British MPs call for Wimbledon to drop HSBC as a sponsor over endorsement of Hong Kong’s national security law

  • All-Party Parliamentary Group on Hong Kong says HSBC has been complicit in human rights abuses in the city
  • HSBC is one of several big companies operating in the city that publicly supported the law in 2020
A group of British lawmakers has called on the organisers of the Wimbledon Championships tennis tournament to drop HSBC as a sponsor, saying it has been complicit in human rights abuses in Hong Kong.
For the second year in a row, the All-Party Parliamentary Group on Hong Kong has written to Sally Bolton, the Wimbledon CEO, asking the All England Lawn Tennis and Croquet Club (AELTC), the tournament’s organisers, to reconsider HSBC as a sponsor over the bank’s public support for a controversial national security law (NSL) adopted for the city by Beijing two years ago.

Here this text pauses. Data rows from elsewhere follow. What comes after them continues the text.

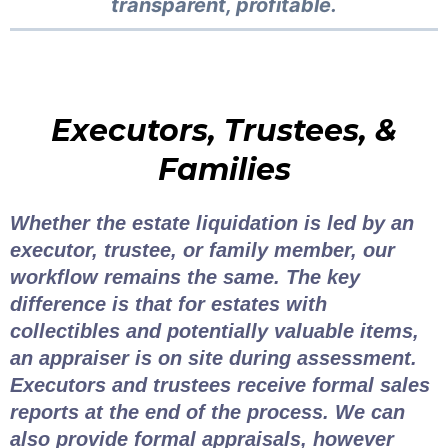
transparent, profitable.
Executors, Trustees, &
Families
Whether the estate liquidation is led by an
executor, trustee, or family member, our
workflow remains the same. The key
difference is that for estates with
collectibles and potentially valuable items,
an appraiser is on site during assessment.
Executors and trustees receive formal sales
reports at the end of the process. We can
also provide formal appraisals, however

“In the years following the 2019 protests, HSBC have made no effort to stand up for the human rights, and principles of freedom and democracy which they benefit from as a UK headquartered bank,” the members of Parliament (MPs) said in their letter.

“Even as daily reports of fresh arrests, intimidation and incarceration demonstrate the NSL’s systematic attack on democracy, HSBC have continued to expand their operations in Hong Kong and China.”

HSBC, which also sponsors British tennis sensation Emma Raducanu, declined to comment on Monday, while Wimbledon officials said they had recently received the letter and “will be responding to them in due course”.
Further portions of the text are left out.